Major expenditures included in operations capital investment for 2014 include:
This level of investment is forecast to increase Storm's fourth quarter 2014 production to 7,500 to 7,900 Boe per day which represents 60% growth on a year-over-year basis.
Guidance for 2014 assumes an average natural gas price at AECO of $3.75 per GJ and an Edmonton Par oil price of Cdn$90 per barrel. This reflects estimated first quarter pricing of AECO $5.00 per GJ and Edmonton Par Cdn$98 per barrel. Adjusted net debt is forecasted to be $50.0 million at the end of 2014 (including public company investments), which would be approximately 1.0 times annualized funds from operations in the fourth quarter of 2014.
At Umbach, Storm is still in the early stages of delineating a large, higher quality, liquids-rich resource in the Montney formation. NGL recovery increases revenue and the relatively shallow depth (1,400 to 1,600 metres) results in a lower drilling and completion cost with both providing Storm with a competitive advantage. Significant future reserve growth is expected given 2P reserves have been assigned to the upper Montney on only 8% of Storm's land position at Umbach. In addition, showing that the middle and lower Montney are also productive and sustained improvements in horizontal well productivity would also lead to reserve additions. With a strong balance sheet and a plan in place to further expand owned and operated infrastructure, continued rapid growth is expected from Umbach during 2014 and 2015.
Storm's land position in the HRB continues to be a core, long-term asset with significant leverage to higher natural gas prices.
Capital investment will be reviewed mid-year and, should natural gas prices remain elevated and horizontal well performance at Umbach continue to meet or exceed expectations, it is likely that capital investment would be increased in the second half of 2014 and forecast fourth quarter production would also be increased.
In closing, I would like to thank Storm's employees for their effort and hard work in 2013 and Storm's Directors for their advice and guidance. A lot was accomplished in 2013 and we look forward to providing updates on our progress throughout 2014.
Respectfully,
Brian Lavergne, President and Chief Executive Officer
March 6, 2014
Discovered-Petroleum-Initially-in-Place ("DPIIP") - is defined in the Canadian Oil and Gas Evaluation Handbook ("COGEH") as the quantity of hydrocarbons that are estimated to be in place within a known accumulation. DPIIP is divided into recoverable and unrecoverable portions, with the estimated future recoverable portion classified as reserves and contingent resources. There is no certainty that it will be economically viable or technically feasible to produce any portion of this DPIIP except for those portions identified as proved or probable reserves.
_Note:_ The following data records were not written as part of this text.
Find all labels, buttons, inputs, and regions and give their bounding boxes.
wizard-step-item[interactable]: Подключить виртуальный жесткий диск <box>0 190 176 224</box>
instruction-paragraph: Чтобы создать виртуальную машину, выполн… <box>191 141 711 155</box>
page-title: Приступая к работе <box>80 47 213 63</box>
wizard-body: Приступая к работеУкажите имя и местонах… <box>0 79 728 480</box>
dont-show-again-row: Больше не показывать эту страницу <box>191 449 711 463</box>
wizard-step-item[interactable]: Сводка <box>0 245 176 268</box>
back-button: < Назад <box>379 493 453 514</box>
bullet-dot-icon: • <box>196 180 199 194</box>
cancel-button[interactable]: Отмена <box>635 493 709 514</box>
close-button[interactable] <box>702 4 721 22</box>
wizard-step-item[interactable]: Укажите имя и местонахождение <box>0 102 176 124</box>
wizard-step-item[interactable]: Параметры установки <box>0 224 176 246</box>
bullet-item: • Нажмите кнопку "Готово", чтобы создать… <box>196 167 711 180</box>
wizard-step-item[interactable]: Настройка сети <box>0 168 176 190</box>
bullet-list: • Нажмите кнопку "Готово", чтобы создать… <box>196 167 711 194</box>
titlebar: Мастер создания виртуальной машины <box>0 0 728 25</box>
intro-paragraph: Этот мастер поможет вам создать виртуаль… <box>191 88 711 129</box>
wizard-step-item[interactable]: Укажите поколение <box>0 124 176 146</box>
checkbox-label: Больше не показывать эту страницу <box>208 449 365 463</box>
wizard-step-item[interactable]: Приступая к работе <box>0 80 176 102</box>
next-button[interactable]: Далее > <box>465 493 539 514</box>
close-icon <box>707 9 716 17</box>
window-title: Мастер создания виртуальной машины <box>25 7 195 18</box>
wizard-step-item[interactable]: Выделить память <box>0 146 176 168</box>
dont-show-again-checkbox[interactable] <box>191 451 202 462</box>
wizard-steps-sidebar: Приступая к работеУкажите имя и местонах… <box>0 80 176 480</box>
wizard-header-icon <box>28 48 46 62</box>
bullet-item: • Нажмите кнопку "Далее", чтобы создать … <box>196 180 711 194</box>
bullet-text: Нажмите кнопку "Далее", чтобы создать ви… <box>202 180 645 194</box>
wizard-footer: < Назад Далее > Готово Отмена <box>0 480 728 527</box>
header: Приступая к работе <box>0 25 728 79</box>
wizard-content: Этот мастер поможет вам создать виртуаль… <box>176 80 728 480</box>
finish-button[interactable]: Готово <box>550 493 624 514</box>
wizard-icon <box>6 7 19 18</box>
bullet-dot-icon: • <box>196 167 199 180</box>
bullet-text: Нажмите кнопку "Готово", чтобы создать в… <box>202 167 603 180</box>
Contingent Resources - are those quantities of petroleum estimated, as of a given date, to be potentially recoverable from known accumulations using established technology or technology under development, but which are not currently considered to be commercially recoverable due to one or more contingencies. Contingencies may include factors such as economic, legal, environmental, political and regulatory matters, or a lack of markets. It is also appropriate to classify as contingent resources the estimated discovered recoverable quantities associated with a project at an early stage of development. Estimates of contingent resources are estimates only; the actual resources may be higher or lower than those calculated in the independent evaluation. There is no certainty that the resources described in the evaluation will be commercially produced.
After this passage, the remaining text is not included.